Axios revealed Sunday that Bannon, who yields extreme influence with Trump and the West Wing, wants the income tax rate for the wealthiest Americans to be north of 40 percent of their annual income. Currently, the top tax bracket is 39.6 percent and applies to people who make more than $418,400 to $470,700 depending on filing status.

Bannon's tax hike on the rich would be a complete turnaround in Trump White House tax policy.

In April, the Trump administration rolled out their proposed changes to the American tax policy, which they billed as the "biggest tax cut" in U.S. history. Treasury Secretary Steven Mnuchin and White House chief economist Gary Cohn summarized the Trump plan to reporters at the White House. They explained that the plan would cut the number of tax brackets from seven to three, with the top bracket being 35 percent, the middle being 25 percent and the bottom being 10 percent.

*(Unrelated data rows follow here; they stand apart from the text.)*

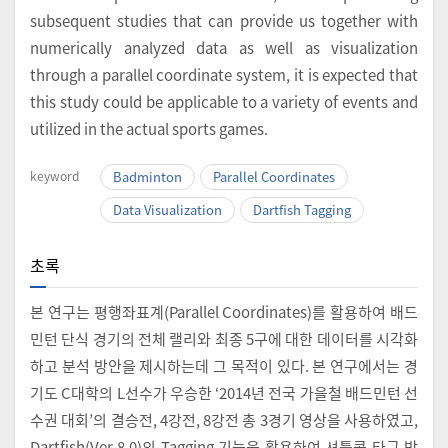
subsequent studies that can provide us together with
numerically analyzed data as well as visualization
through a parallel coordinate system, it is expected that
this study could be applicable to a variety of events and
utilized in the actual sports games.
keyword
Badminton
Parallel Coordinates
Data Visualization
Dartfish Tagging
초록
본 연구는 평행좌표계(Parallel Coordinates)를 활용하여 배드
민턴 단식 경기의 전체 랠리와 최종 5구에 대한 데이터를 시각화
하고 분석 방안을 제시하는데 그 목적이 있다. 본 연구에서는 경
기도 C대학의 L선수가 우승한 ‘2014년 전국 가을철 배드민턴 선
수권 대회’의 결승전, 4강전, 8강전 총 3경기 영상을 사용하였고,
Dartfish(Ver 8.0)의 Tagging 기능을 활용하여 셔틀콕 타구 방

The proposal would also cut the corporate tax rate from 35 percent to 15 percent, eliminate most deductions, eliminate the estate tax — also known as the "death tax" — enact a one-time tax on money held overseas by America corporations, and repeal the Obamacare tax and alternative minimum tax.

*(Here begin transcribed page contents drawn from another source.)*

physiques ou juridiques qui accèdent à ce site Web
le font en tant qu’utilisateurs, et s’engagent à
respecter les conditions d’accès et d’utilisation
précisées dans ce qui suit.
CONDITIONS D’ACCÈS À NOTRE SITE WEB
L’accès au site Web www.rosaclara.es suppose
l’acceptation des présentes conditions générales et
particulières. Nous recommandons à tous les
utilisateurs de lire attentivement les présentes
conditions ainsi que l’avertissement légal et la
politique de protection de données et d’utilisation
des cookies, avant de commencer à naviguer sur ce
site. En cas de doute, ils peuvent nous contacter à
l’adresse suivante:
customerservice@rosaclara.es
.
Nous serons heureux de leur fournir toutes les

Trump and his economic advisers wanted to quickly pass the tax reform plan by late summer, but tax reform has since taken a back seat to health care reform. Still, Mnuchin wants to pass the reform by the end of the year.

Mnuchin and Cohn at the time did not say whether or not the tax plan would be "revenue neutral," meaning it wouldn't add to the deficit. But now Cohn and Mnuchin are indifferent about a revenue-neutral plan, according to Axios.

In addition, Axios reported, the White House is warming to the idea of implementing tax cuts that last longer than the standard 10 years. The White House is reportedly gunning for 15 years, while some fiscal conservatives, including Sen. Pat Toomey (R-Pa.), favor cuts that last 20-25 years.

More from Axios:

Lobbyists who have met with Gary Cohn and Treasury Secretary Steven Mnuchin say they've been struck by how impatient the two appear: Cohn has told associates that if tax reform doesn't get done this year, it's probably never going to happen. Sources who know Cohn speculate that he'll leave the White House the instant he concludes tax reform is dead.

While Cohn and Mnuchin differ stylistically — Cohn is brash and physically imposing while Mnuchin is mild-mannered — sources who've been meeting with them say they share the same philosophy: Go big or go home.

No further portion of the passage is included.